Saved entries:
>>>

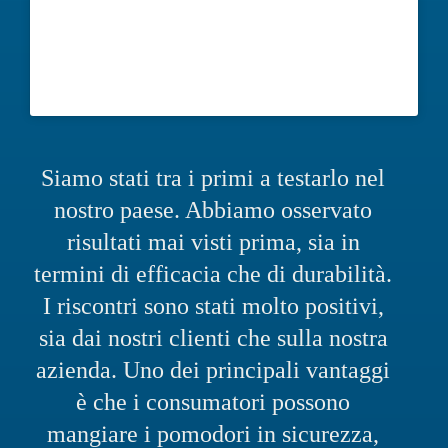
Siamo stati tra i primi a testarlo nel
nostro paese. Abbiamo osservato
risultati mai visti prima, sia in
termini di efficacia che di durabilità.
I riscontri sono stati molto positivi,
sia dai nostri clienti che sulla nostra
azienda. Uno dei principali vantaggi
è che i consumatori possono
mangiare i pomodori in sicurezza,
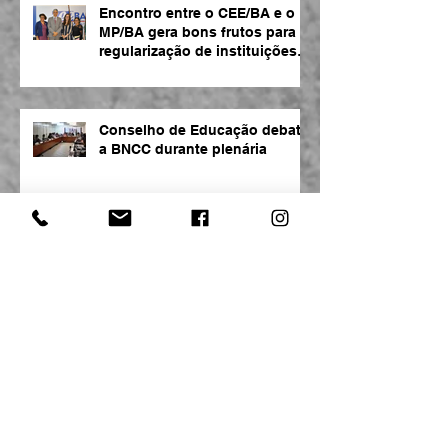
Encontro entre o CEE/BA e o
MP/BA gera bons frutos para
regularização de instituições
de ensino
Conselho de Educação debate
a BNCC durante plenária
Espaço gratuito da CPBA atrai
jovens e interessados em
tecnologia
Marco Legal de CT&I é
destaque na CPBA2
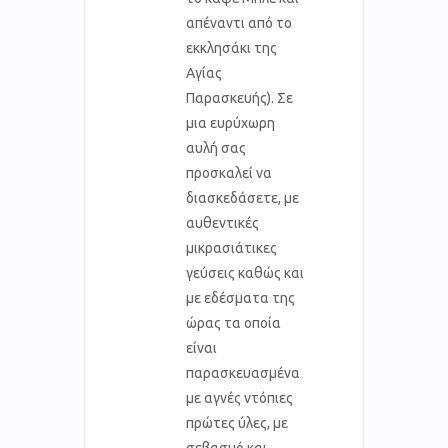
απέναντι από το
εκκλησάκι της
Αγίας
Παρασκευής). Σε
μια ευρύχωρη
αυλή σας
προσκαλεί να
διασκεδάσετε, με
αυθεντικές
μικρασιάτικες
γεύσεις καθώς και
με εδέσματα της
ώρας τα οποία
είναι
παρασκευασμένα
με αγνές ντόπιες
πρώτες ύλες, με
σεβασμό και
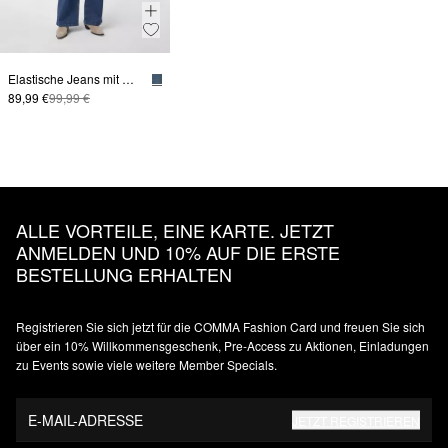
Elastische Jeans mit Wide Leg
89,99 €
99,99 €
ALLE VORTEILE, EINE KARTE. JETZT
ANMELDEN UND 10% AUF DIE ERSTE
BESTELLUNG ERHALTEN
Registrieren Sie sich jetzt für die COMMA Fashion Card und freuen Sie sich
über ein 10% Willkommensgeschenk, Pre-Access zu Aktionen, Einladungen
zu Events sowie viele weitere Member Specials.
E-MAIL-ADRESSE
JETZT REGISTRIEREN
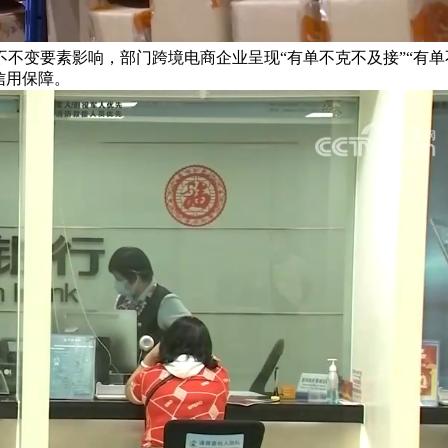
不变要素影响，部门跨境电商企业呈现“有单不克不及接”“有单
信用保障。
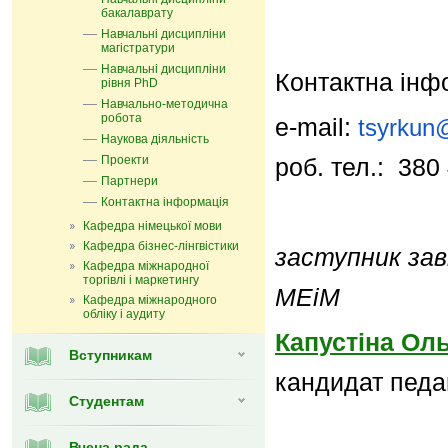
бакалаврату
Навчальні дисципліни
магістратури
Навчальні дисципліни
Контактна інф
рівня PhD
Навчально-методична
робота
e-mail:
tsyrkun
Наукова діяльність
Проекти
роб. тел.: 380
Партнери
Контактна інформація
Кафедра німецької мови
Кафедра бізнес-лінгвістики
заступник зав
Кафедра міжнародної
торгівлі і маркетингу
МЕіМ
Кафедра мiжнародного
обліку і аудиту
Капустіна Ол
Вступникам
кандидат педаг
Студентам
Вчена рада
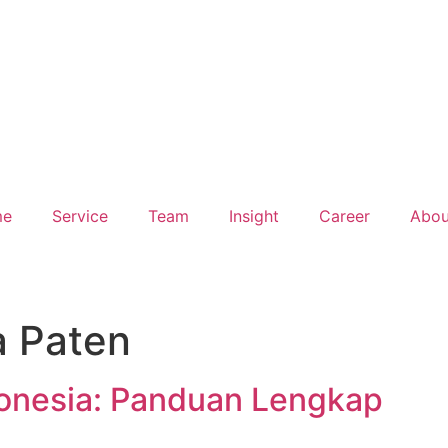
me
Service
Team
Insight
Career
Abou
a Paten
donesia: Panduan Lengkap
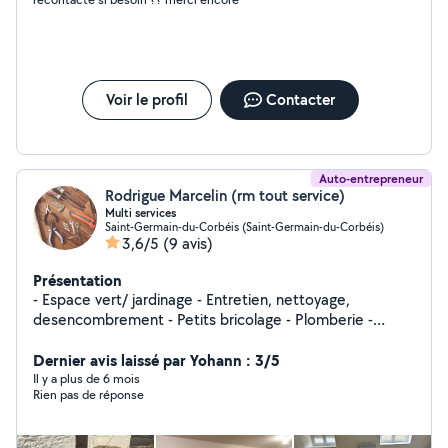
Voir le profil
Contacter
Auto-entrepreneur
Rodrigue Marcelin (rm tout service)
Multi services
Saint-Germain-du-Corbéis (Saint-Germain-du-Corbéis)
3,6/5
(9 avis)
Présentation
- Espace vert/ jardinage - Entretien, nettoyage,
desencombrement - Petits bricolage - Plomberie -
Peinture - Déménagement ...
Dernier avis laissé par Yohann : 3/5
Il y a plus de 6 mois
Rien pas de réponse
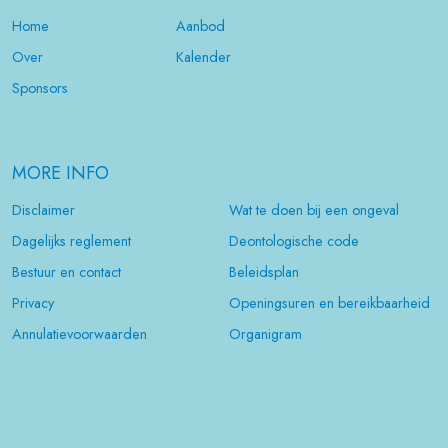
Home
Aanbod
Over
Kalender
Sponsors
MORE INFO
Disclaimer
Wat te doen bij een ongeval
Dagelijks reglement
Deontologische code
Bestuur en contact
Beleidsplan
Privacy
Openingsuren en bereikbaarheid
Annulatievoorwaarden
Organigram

<<<

I'd like the data above duplicated exactly, with no pictures included.

RESULT OF THIS TASK:
Siamo stati tra i primi a testarlo nel
nostro paese. Abbiamo osservato
risultati mai visti prima, sia in
termini di efficacia che di durabilità.
I riscontri sono stati molto positivi,
sia dai nostri clienti che sulla nostra
azienda. Uno dei principali vantaggi
è che i consumatori possono
mangiare i pomodori in sicurezza,
Encontro entre o CEE/BA e o
MP/BA gera bons frutos para
regularização de instituições
de ensino
Conselho de Educação debate
a BNCC durante plenária
Espaço gratuito da CPBA atrai
jovens e interessados em
tecnologia
Marco Legal de CT&I é
destaque na CPBA2
απέναντι από το
εκκλησάκι της
Αγίας
Παρασκευής). Σε
μια ευρύχωρη
αυλή σας
προσκαλεί να
διασκεδάσετε, με
αυθεντικές
μικρασιάτικες
γεύσεις καθώς και
με εδέσματα της
ώρας τα οποία
είναι
παρασκευασμένα
με αγνές ντόπιες
πρώτες ύλες, με
σεβασμό και
Elastische Jeans mit Wide Leg
89,99 €
99,99 €
ALLE VORTEILE, EINE KARTE. JETZT
ANMELDEN UND 10% AUF DIE ERSTE
BESTELLUNG ERHALTEN
Registrieren Sie sich jetzt für die COMMA Fashion Card und freuen Sie sich
über ein 10% Willkommensgeschenk, Pre-Access zu Aktionen, Einladungen
zu Events sowie viele weitere Member Specials.
E-MAIL-ADRESSE
JETZT REGISTRIEREN
不变要素影响，部门跨境电商企业呈现“有单不克不及接”“有单
信用保障。
бакалаврату
Навчальні дисципліни
магістратури
Навчальні дисципліни
Контактна інф
рівня PhD
Навчально-методична
робота
e-mail:
tsyrkun
Наукова діяльність
Проекти
роб. тел.: 380
Партнери
Контактна інформація
Кафедра німецької мови
Кафедра бізнес-лінгвістики
заступник зав
Кафедра міжнародної
торгівлі і маркетингу
МЕіМ
Кафедра мiжнародного
обліку і аудиту
Капустіна Ол
Вступникам
кандидат педаг
Студентам
Вчена рада
me
Service
Team
Insight
Career
Abou
a Paten
donesia: Panduan Lengkap
Voir le profil
Contacter
Auto-entrepreneur
Rodrigue Marcelin (rm tout service)
Multi services
Saint-Germain-du-Corbéis (Saint-Germain-du-Corbéis)
3,6/5
(9 avis)
Présentation
- Espace vert/ jardinage - Entretien, nettoyage,
desencombrement - Petits bricolage - Plomberie -
Peinture - Déménagement ...
Dernier avis laissé par Yohann : 3/5
Il y a plus de 6 mois
Rien pas de réponse
Home
Aanbod
Over
Kalender
Sponsors
MORE INFO
Disclaimer
Wat te doen bij een ongeval
Dagelijks reglement
Deontologische code
Bestuur en contact
Beleidsplan
Privacy
Openingsuren en bereikbaarheid
Annulatievoorwaarden
Organigram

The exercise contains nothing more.